Picked up 'Piglet' today.





Couple of non issues. Ordered her with beige leather. One month after the order went in was told Skoda was having a supply is and would black be okay as beige wasn't available. Then today. Picked her up with the intention of cleaning her tomorrow as I had a friend's car to clean today. Only afterwards as I was about to reload the car noticed the wheels aren't what was ordered. What was ordered was 18" Pegasus alloy wheels but received 18" Modus alloy wheels instead, as I say a non issue as I actually like these better than the ones I picked.


----------



## Rowan83 (Aug 21, 2007)

^ that looks awesome!


----------



## Bustanut (Jun 11, 2011)

Still waiting for our A1 s-line that should have been delivered on the 2nd but have been told it's not left Germany yet. Sold our car yesterday so careless with no idea when it's coming.


----------



## Rayaan (Jun 1, 2014)

Bustanut said:


> Still waiting for our A1 s-line that should have been delivered on the 2nd but have been told it's not left Germany yet. Sold our car yesterday so careless with no idea when it's coming.


Hmm I would have thought they'd provide you with a car if its been delayed?


----------



## CLS500Benz (Jul 28, 2013)

That looks superb especially from the front


----------



## svended (Oct 7, 2011)

vxlomegav6 said:


> That looks superb especially from the front


Cheers. She does look good, especially from the front. Such presence on the road.


----------



## Bustanut (Jun 11, 2011)

Rayaan said:


> Hmm I would have thought they'd provide you with a car if its been delayed?

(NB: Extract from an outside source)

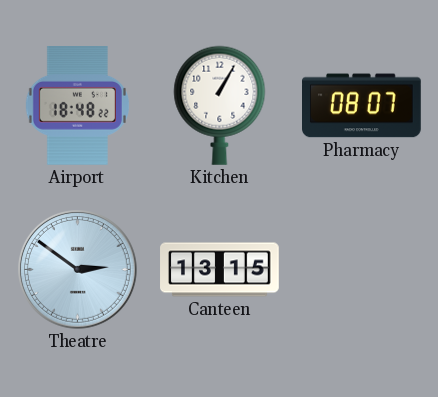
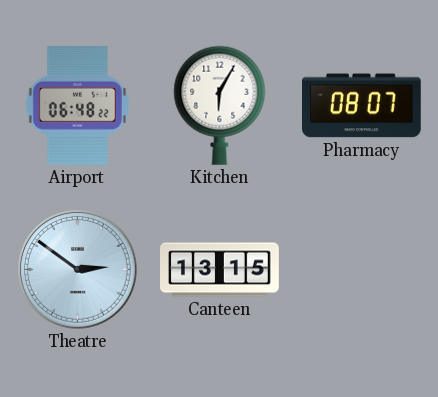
Airport: 18:48 -> 06:48
Kitchen: 1:05 -> 6:05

Yes buddy, me too. There was no offer of this on there behalf . I have spoke to them today to suggest this could be an option. Just waiting for a response.


----------



## RICH2508 (Jan 14, 2007)

TheMilko2905 said:


> We've ordered a MY2016 Range Rover Evoque HSE Dynamic (9 speed auto) in Pheonix Orange with Black Contrast Roof & Privacy Glass, but we've got to wait until the end of April


Hope it's better than my boss's picked up March 1st at 7.30, by 7.45 it had broken down!


----------